======== MATERIAL PROVIDED ========
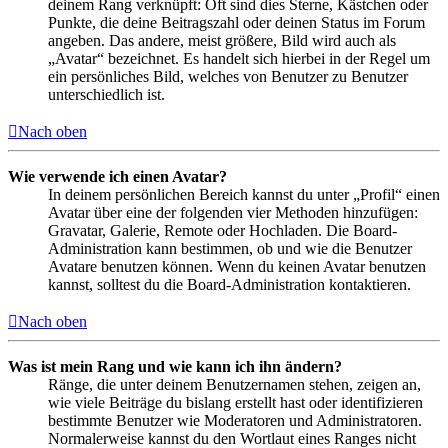
deinem Rang verknüpft: Oft sind dies Sterne, Kästchen oder
Punkte, die deine Beitragszahl oder deinen Status im Forum
angeben. Das andere, meist größere, Bild wird auch als
„Avatar“ bezeichnet. Es handelt sich hierbei in der Regel um
ein persönliches Bild, welches von Benutzer zu Benutzer
unterschiedlich ist.
Nach oben
Wie verwende ich einen Avatar?
In deinem persönlichen Bereich kannst du unter „Profil“ einen
Avatar über eine der folgenden vier Methoden hinzufügen:
Gravatar, Galerie, Remote oder Hochladen. Die Board-
Administration kann bestimmen, ob und wie die Benutzer
Avatare benutzen können. Wenn du keinen Avatar benutzen
kannst, solltest du die Board-Administration kontaktieren.
Nach oben
Was ist mein Rang und wie kann ich ihn ändern?
Ränge, die unter deinem Benutzernamen stehen, zeigen an,
wie viele Beiträge du bislang erstellt hast oder identifizieren
bestimmte Benutzer wie Moderatoren und Administratoren.
Normalerweise kannst du den Wortlaut eines Ranges nicht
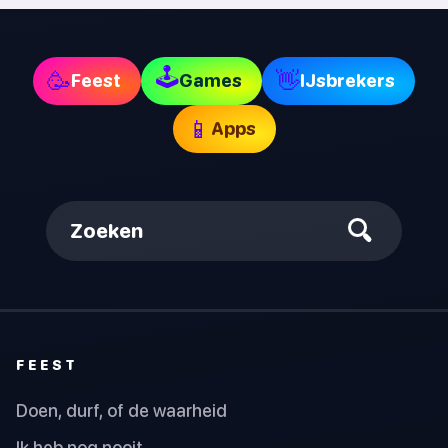
🕹
🥳
👋
Feest
Games
IJsbrekers
📱
Apps
Zoeken
FEEST
Doen, durf, of de waarheid
Ik heb nog nooit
========
§ TRY IT
Transcribe every entry exactly, omitting pictures.

§ EXERCISE OUTPUT
deinem Rang verknüpft: Oft sind dies Sterne, Kästchen oder
Punkte, die deine Beitragszahl oder deinen Status im Forum
angeben. Das andere, meist größere, Bild wird auch als
„Avatar“ bezeichnet. Es handelt sich hierbei in der Regel um
ein persönliches Bild, welches von Benutzer zu Benutzer
unterschiedlich ist.
Nach oben
Wie verwende ich einen Avatar?
In deinem persönlichen Bereich kannst du unter „Profil“ einen
Avatar über eine der folgenden vier Methoden hinzufügen:
Gravatar, Galerie, Remote oder Hochladen. Die Board-
Administration kann bestimmen, ob und wie die Benutzer
Avatare benutzen können. Wenn du keinen Avatar benutzen
kannst, solltest du die Board-Administration kontaktieren.
Nach oben
Was ist mein Rang und wie kann ich ihn ändern?
Ränge, die unter deinem Benutzernamen stehen, zeigen an,
wie viele Beiträge du bislang erstellt hast oder identifizieren
bestimmte Benutzer wie Moderatoren und Administratoren.
Normalerweise kannst du den Wortlaut eines Ranges nicht
🕹
🥳
👋
Feest
Games
IJsbrekers
📱
Apps
Zoeken
FEEST
Doen, durf, of de waarheid
Ik heb nog nooit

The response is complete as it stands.